In a well-conducted combined repeated dose and reproductive/developmental toxicity screening study in which groups of 12 rats/sex were administered up to 1000 mg/kg bw/day by oral gavage for 51 (males) or 40-51 (females) consecutive days of exposure during premating, mating, pregnancy and early lactation, there were no gross or microscopic effects on any reproductive organ in either sex. There were no adverse effects on any reproductive parameters and all pregnant animals delivered normally. There were no observable embryotoxic or fetotoxic effects on offspring. Based on an absence of reproductive effects in the parental generation or adverse effects on the offspring, Texanol Ester-Alcohol is not classified for “Reproductive or Developmental Toxicity” according to EU CLP.

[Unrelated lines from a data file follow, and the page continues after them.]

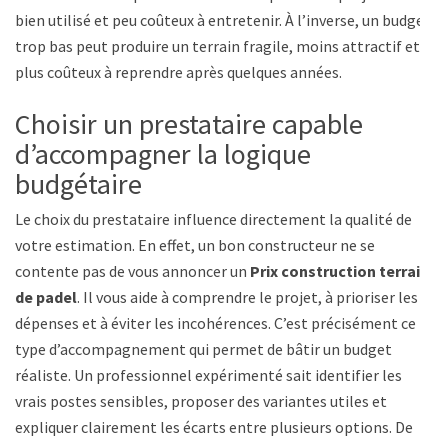
bien utilisé et peu coûteux à entretenir. À l’inverse, un budget
trop bas peut produire un terrain fragile, moins attractif et
plus coûteux à reprendre après quelques années.
Choisir un prestataire capable
d’accompagner la logique
budgétaire
Le choix du prestataire influence directement la qualité de
votre estimation. En effet, un bon constructeur ne se
contente pas de vous annoncer un
Prix construction terrain
de padel
. Il vous aide à comprendre le projet, à prioriser les
dépenses et à éviter les incohérences. C’est précisément ce
type d’accompagnement qui permet de bâtir un budget
réaliste. Un professionnel expérimenté sait identifier les
vrais postes sensibles, proposer des variantes utiles et
expliquer clairement les écarts entre plusieurs options. De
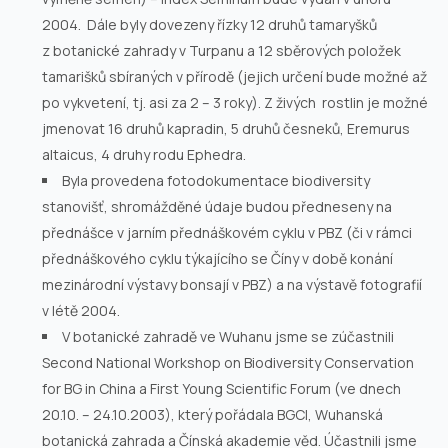
2004. Dále byly dovezeny řízky 12 druhů tamaryšků
z botanické zahrady v Turpanu a 12 sběrových položek
tamarišků sbíraných v přírodě (jejich určení bude možné až
po vykvetení, tj. asi za 2 – 3 roky). Z živých rostlin je možné
jmenovat 16 druhů kapradin, 5 druhů česneků,
Eremurus
altaicus,
4 druhy rodu
Ephedra
.
Byla provedena fotodokumentace biodiversity
stanovišť, shromážděné údaje budou předneseny na
přednášce v jarním přednáškovém cyklu v PBZ (či v rámci
přednáškového cyklu týkajícího se Číny v době konání
mezinárodní výstavy bonsají v PBZ) a na výstavě fotografií
v létě 2004.
V botanické zahradě ve Wuhanu jsme se zúčastnili
Second National Workshop on Biodiversity Conservation
for BG in China a First Young Scientific Forum (ve dnech
20.10. – 24.10.2003), který pořádala BGCI, Wuhanská
botanická zahrada a Čínská akademie věd. Účastnili jsme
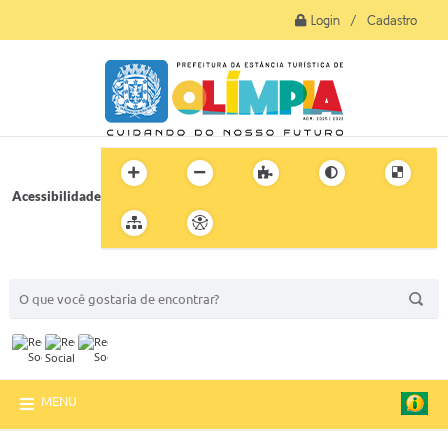
Login / Cadastro
Acessibilidade
BUSCA DO SITE:
MENU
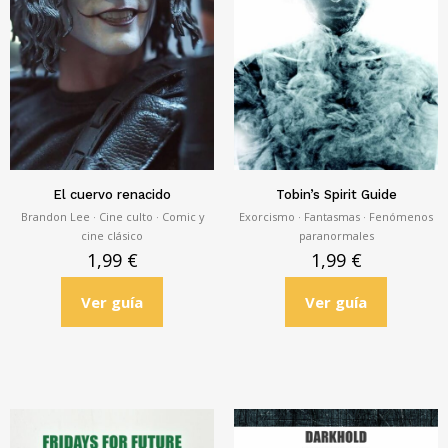
El cuervo renacido
Tobin’s Spirit Guide
Brandon Lee · Cine culto · Comic y
Exorcismo · Fantasmas · Fenómenos
cine clásico
paranormales
1,99
€
1,99
€
Ver guía
Ver guía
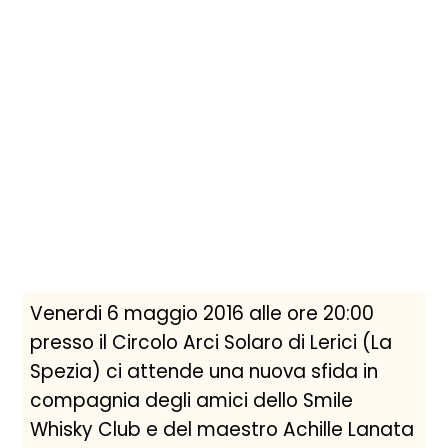
Venerdi 6 maggio 2016 alle ore 20:00
le
Spi
presso il Circolo Arci Solaro di Lerici (La
rum
una
Spezia) ci attende una nuova sfida in
cal
compagnia degli amici dello Smile
Whisky Club e del maestro Achille Lanata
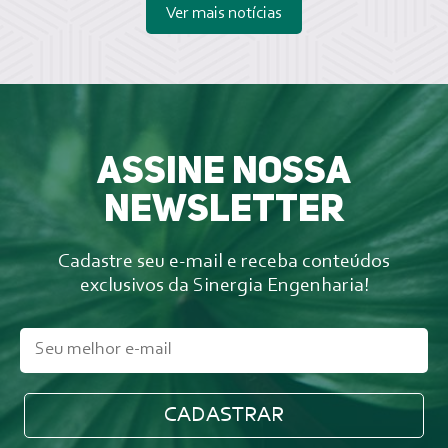
Ver mais notícias
Assine nossa
newsletter
Cadastre seu e-mail e receba conteúdos
exclusivos da Sinergia Engenharia!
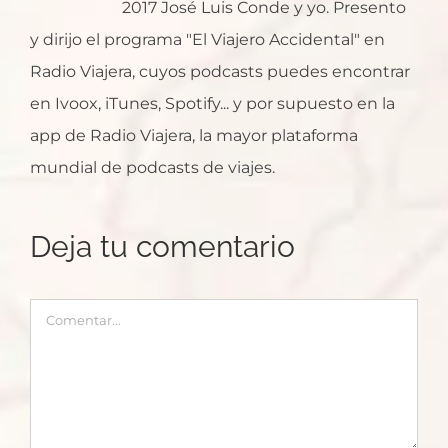
2017 José Luis Conde y yo. Presento
y dirijo el programa "El Viajero Accidental" en
Radio Viajera, cuyos podcasts puedes encontrar
en Ivoox, iTunes, Spotify... y por supuesto en la
app de Radio Viajera, la mayor plataforma
mundial de podcasts de viajes.
Deja tu comentario
Comentar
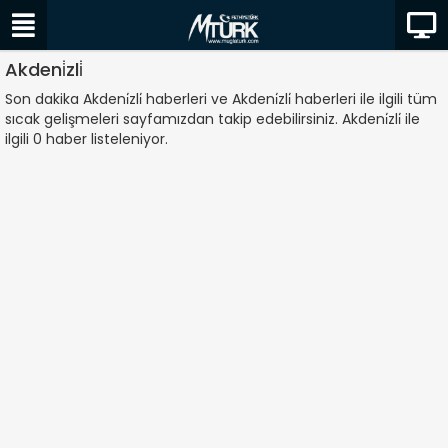
Akdeni̇zli̇
Son dakika Akdeni̇zli̇ haberleri ve Akdeni̇zli̇ haberleri ile ilgili tüm
sıcak gelişmeleri sayfamızdan takip edebilirsiniz. Akdeni̇zli̇ ile
ilgili 0 haber listeleniyor.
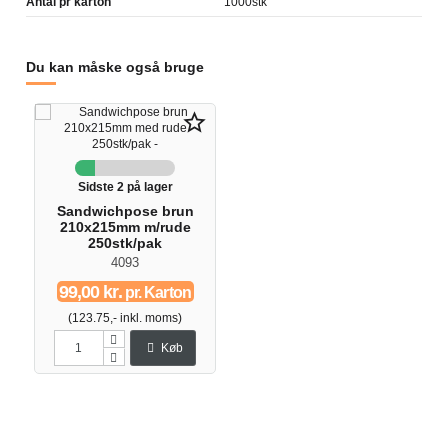
Antal pr karton
1000stk
Du kan måske også bruge
star_border
Sidste 2 på lager
Sandwichpose brun
210x215mm m/rude
250stk/pak
4093
99,00 kr.
pr. Karton
(123.75,- inkl. moms)
Køb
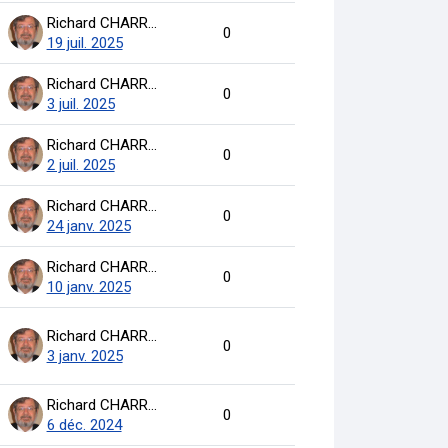
Richard CHARRON
0
19 juil. 2025
Richard CHARRON
0
3 juil. 2025
Richard CHARRON
0
2 juil. 2025
Richard CHARRON
0
24 janv. 2025
Richard CHARRON
0
10 janv. 2025
Richard CHARRON
0
3 janv. 2025
Richard CHARRON
0
6 déc. 2024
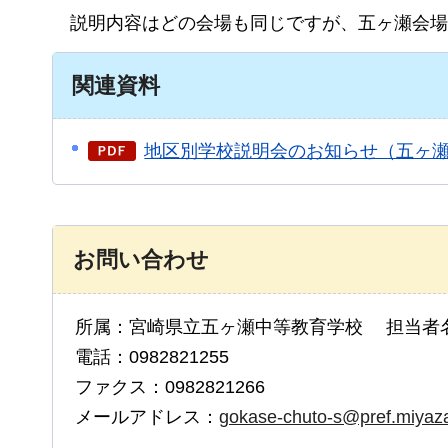
説
明内容はどの会場も同じですが、五ヶ瀬会場
関連資料
地区別学校説明会のお知らせ（五ヶ瀬中
お問い合わせ
所属：宮崎県立五ヶ瀬中等教育学校 担当者
電話：0982821255
ファクス：0982821266
メールアドレス：
gokase-chuto-s@pref.miyazak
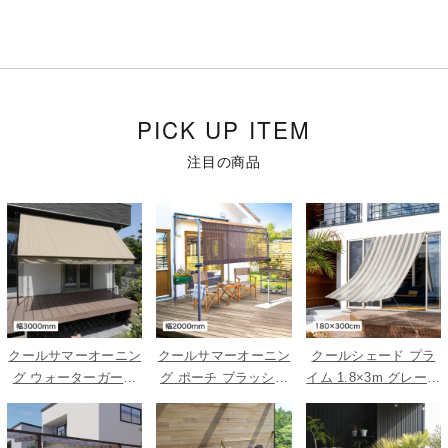
PICK UP ITEM
注目の商品
クールサマーオーニン
クールサマーオーニン
クールシェード プラ
グ ウォーターガード
グ ポーチ ブラッシュ
イム 1.8×3m グレース
ベージュ 3000
ウッド 2000
トライプ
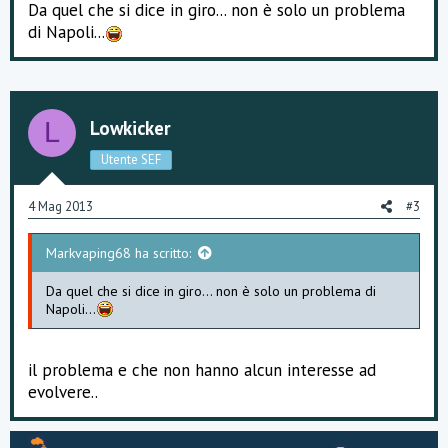
Da quel che si dice in giro... non è solo un problema
di Napoli...
Lowkicker
L
Utente SEF
4 Mag 2013
#3
Markvaping68 ha scritto:
Da quel che si dice in giro... non è solo un problema di
Napoli...
il problema e che non hanno alcun interesse ad
evolvere..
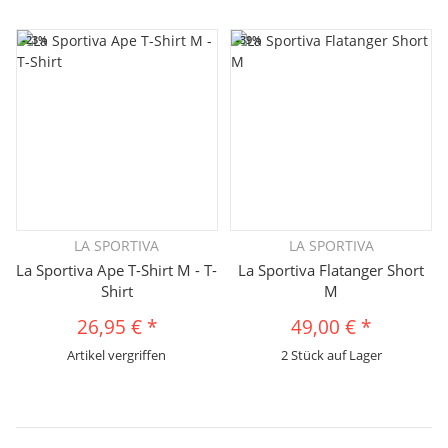
-23%
-39%
LA SPORTIVA
LA SPORTIVA
La Sportiva Ape T-Shirt M - T-
La Sportiva Flatanger Short
Shirt
M
26,95 €
*
49,00 €
*
Artikel vergriffen
2 Stück auf Lager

Systemic toxicity for the male parental generation in this study is addressed in the section for Repeated-dose toxicity. Although there was an increase in absolute and relative liver weights in the high-dose female group, no treatment-related changes were observed during the macroscopic examination. Microscopically, centrilobular hepatomegaly was observed in the livers of female rats in the mid- and high-dose groups but this was considered an adaptive metabolic response rather than a toxic response due to the absence of degenerative changes to the liver. Based on this information, Texanol Ester-Alcohol is not classified for “Specific Target Organ Toxicity – Repeated Exposure” in female rats according to the GHS guidelines.

Executive summary:

In a combined repeated dose and reproductive/developmental toxicity study, undiluted Texanol Ester-alcohol was administered to 12 Sprague-Dawley rats/sex/group at dose levels of 0, 100, 300 and 1000 mg/kg bw/day for up to 51 days.  Administration of the test material did not affect the reproductive performance in this study in terms of ability to mate, mean number of live or dead pups/litter, total implants, prenatal loss, percent survival, total litter weight, mean pup weight, pup survival and postnatal growth. There were no toxicologically significant differences between the control and treated groups with respect to reproduction and development. The NOEL for reproductive and developmental toxicity was 1000 mg/kg bw/day.  Although minor effects were observed in both paternal and maternal animals, no significant toxicity was observed. The NOAEL for systemic effects in the parental generation in this study was 1000 mg/kg bw/day.